Conversion / restructuring of FCCBs, Preferential placement
n Subex had restructured about $141mn of FCCBs (out of a total of $180mn). The
company has issued new FCCBs of $98.7mn against the cancellation of these
older FCCBs. The new FCCBs carry a coupon of 5% and are convertible into
shares at a price of Rs.80 per share (Rs.656 per share earlier).
n The company has already reduced its liability partly, we have assumed the conversion
of FCCBs to happen over FY12.
n The company held its EGM in February to consider the allotment of about 5.1mn
shares on preferential basis at Rs.81 per share, to M/s KBC Aldini Capital
Mauritius Ltd.
n According to the management, the funds will be utilized to repay bank debts
(non-FCCB debts), which are currently at Rs.1.49bn. The company has likely obligations
to repay the same.
n We are surprised by the fact that, the company has neither opted to re-structure
the debt nor replace the debt, but has agreed to dilute the equity at these valuations.
n We also note that, till recently, management had been indicating high degree of
comfort in repaying all its obligations without further dilution.

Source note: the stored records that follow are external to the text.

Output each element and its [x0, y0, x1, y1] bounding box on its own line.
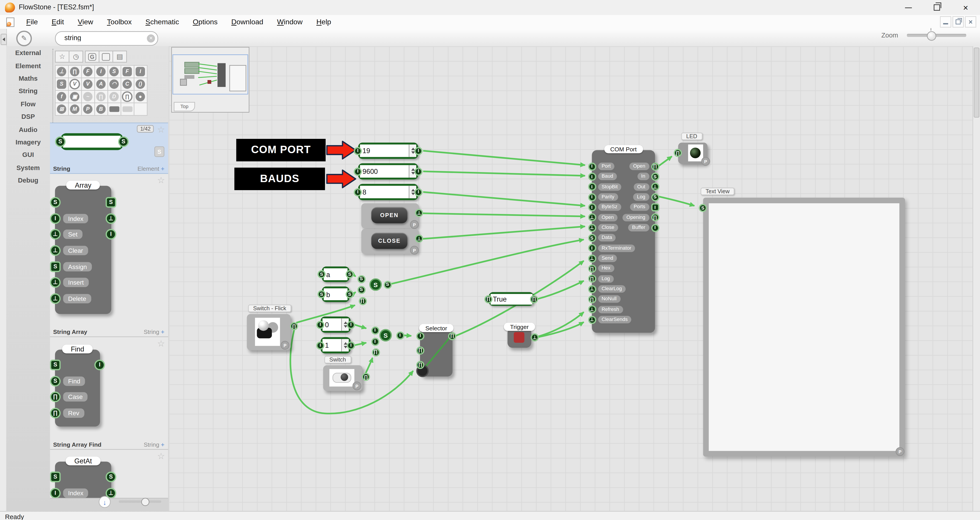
schematic-tab-top[interactable]: Top [174, 102, 195, 111]
string-out-connector[interactable]: S [346, 270, 354, 278]
input-connector[interactable]: I [50, 488, 60, 498]
string-b-value[interactable]: b [324, 289, 348, 300]
output-connector[interactable]: S [106, 472, 116, 483]
properties-badge[interactable]: P [410, 246, 419, 255]
type-filter-dot[interactable]: ● [134, 90, 147, 103]
string-in-connector[interactable]: S [699, 204, 707, 212]
type-filter-v[interactable]: V [81, 77, 95, 91]
output-buffer[interactable]: I [651, 224, 659, 232]
favorite-star-icon[interactable]: ☆ [157, 338, 165, 348]
bool-out-connector[interactable]: ∏ [530, 295, 538, 303]
spinner-up-icon[interactable] [411, 189, 415, 191]
trigger-module[interactable]: Trigger ⊥ [508, 328, 531, 348]
favorite-star-icon[interactable]: ☆ [157, 124, 165, 134]
input-parity[interactable]: I [588, 193, 596, 201]
properties-badge[interactable]: P [896, 447, 904, 456]
trigger-out-connector[interactable]: ⊥ [531, 333, 539, 341]
filter-modules-button[interactable]: ▤ [113, 51, 127, 62]
input-hex[interactable]: ∏ [588, 265, 596, 273]
sidebar-item-external[interactable]: External [6, 46, 50, 59]
output-in[interactable]: S [651, 172, 659, 180]
type-filter-string[interactable]: S [107, 65, 121, 78]
sidebar-item-element[interactable]: Element [6, 59, 50, 72]
menu-view[interactable]: View [71, 18, 100, 26]
output-open[interactable]: ∏ [651, 163, 659, 171]
int-zero-value[interactable]: 0 [323, 318, 341, 331]
type-filter-midi[interactable]: M [68, 102, 81, 115]
drag-type-badge[interactable]: S [154, 147, 164, 157]
array-module-preview[interactable]: Array S IIndex ⊥Set ⊥Clear SAssign ⊥Inse… [55, 186, 111, 314]
zoom-slider[interactable] [907, 33, 966, 37]
input-open[interactable]: ⊥ [588, 214, 596, 222]
type-filter-bitmap[interactable]: ▣ [68, 90, 81, 103]
sidebar-item-system[interactable]: System [6, 161, 50, 174]
type-filter-int[interactable]: I [94, 65, 108, 78]
result-item-string-array[interactable]: ☆ Array S IIndex ⊥Set ⊥Clear SAssign ⊥In… [50, 174, 168, 337]
selector-module[interactable]: Selector I ∏ ∏ ∏ [420, 329, 453, 376]
text-view-module[interactable]: Text View S P [703, 198, 905, 457]
string-switch-select[interactable]: ∏ [358, 297, 366, 305]
input-port[interactable]: I [588, 163, 596, 171]
output-opening[interactable]: ∏ [651, 214, 659, 222]
spinner-down-icon[interactable] [411, 172, 415, 174]
input-connector[interactable]: ∏ [50, 408, 60, 419]
string-in-connector[interactable]: S [318, 270, 326, 278]
spinner-down-icon[interactable] [344, 325, 347, 328]
input-connector[interactable]: ⊥ [50, 293, 60, 304]
menu-help[interactable]: Help [310, 18, 338, 26]
sidebar-item-gui[interactable]: GUI [6, 148, 50, 161]
input-close[interactable]: ⊥ [588, 224, 596, 232]
open-button[interactable]: OPEN [371, 207, 407, 223]
menu-schematic[interactable]: Schematic [138, 18, 186, 26]
close-button[interactable]: CLOSE [371, 233, 407, 249]
input-connector[interactable]: ⊥ [50, 245, 60, 256]
string-switch-in2[interactable]: S [357, 286, 365, 293]
type-filter-mesh[interactable]: ◠ [107, 77, 121, 91]
int-out-connector[interactable]: I [347, 321, 355, 329]
canvas-vertical-scrollbar[interactable] [972, 46, 980, 511]
menu-download[interactable]: Download [224, 18, 270, 26]
com-port-module[interactable]: COM Port IPort IBaud IStopBit IParity IB… [592, 150, 655, 333]
type-filter-float-array[interactable]: F [120, 65, 134, 78]
spinner-down-icon[interactable] [411, 152, 415, 154]
string-switch-in1[interactable]: S [357, 275, 365, 283]
type-filter-bool[interactable]: ∏ [68, 65, 81, 78]
input-stopbit[interactable]: I [588, 183, 596, 191]
int-switch-out[interactable]: I [396, 331, 404, 339]
sidebar-item-string[interactable]: String [6, 85, 50, 97]
spinner-down-icon[interactable] [411, 193, 415, 195]
type-filter-frame[interactable]: f [55, 90, 68, 103]
menu-window[interactable]: Window [270, 18, 310, 26]
input-send[interactable]: ⊥ [588, 254, 596, 262]
mdi-restore-button[interactable] [953, 16, 964, 28]
trigger-out-connector[interactable]: ⊥ [415, 209, 423, 217]
add-icon[interactable]: + [161, 328, 164, 335]
toolbox-zoom-slider[interactable] [119, 500, 161, 503]
output-log[interactable]: S [651, 193, 659, 201]
sidebar-item-dsp[interactable]: DSP [6, 110, 50, 123]
input-connector[interactable]: S [50, 261, 60, 272]
type-filter-int-array[interactable]: I [134, 65, 147, 78]
led-module[interactable]: LED ∏ P [678, 143, 708, 164]
sidebar-item-debug[interactable]: Debug [6, 174, 50, 187]
filter-primitives-button[interactable] [99, 51, 113, 62]
sidebar-item-audio[interactable]: Audio [6, 123, 50, 136]
input-connector[interactable]: ∏ [50, 392, 60, 402]
sidebar-item-maths[interactable]: Maths [6, 72, 50, 85]
int-switch-in1[interactable]: I [371, 326, 379, 334]
string-out-connector[interactable]: S [118, 136, 129, 147]
trigger-button[interactable] [514, 332, 525, 343]
input-log[interactable]: ∏ [588, 275, 596, 283]
input-nonull[interactable]: ∏ [588, 295, 596, 303]
input-rxterminator[interactable]: I [588, 244, 596, 252]
byte-size-value[interactable]: 8 [360, 186, 409, 198]
filter-groups-button[interactable]: G [85, 51, 100, 62]
input-connector[interactable]: S [50, 376, 60, 386]
sidebar-item-imagery[interactable]: Imagery [6, 136, 50, 148]
find-module-preview[interactable]: Find S SFind ∏Case ∏Rev I [55, 350, 100, 427]
type-filter-canvas[interactable]: C [120, 77, 134, 91]
int-switch-select[interactable]: ∏ [372, 348, 380, 356]
scrollbar-thumb[interactable] [974, 48, 979, 118]
mdi-close-button[interactable]: × [965, 16, 977, 28]
spinner-up-icon[interactable] [344, 342, 347, 345]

n We have assumed the dilution due to FCCB conversion to Rs.979.6mn as against
the current Rs.693.1mn.
n The increased liquidity may keep the price range bound in the near term.
We make changes to our FY12 estimates.
n We expect Subex to report revenues of Rs.5.47bn in FY12E. Product revenues
are expected to be at Rs.4.86bn.
n EBIDTA margins are expected to improve to about 28.5% in FY12E, on the back
of higher product revenues and cost control initiatives.
n We arrive at a PAT of Rs.938mn in FY12E, leading to an EPS of Rs.9.6 for FY12E,
on the enhanced equity.
n We have neither considered the MTM gains / losses on the FCCBs nor the other
forex gains / losses in line with the company policy, which treats them as extraordinary
items.
Risks
n A delayed recovery in major user economies may impact our projections.
n A sharp acceleration in rupee from the current levels may impact our earnings
estimates for the company.
n Delays in receipt and execution of orders may make earnings volatile in future
quarters while likely impacting the overall revenue and profit growth of the company.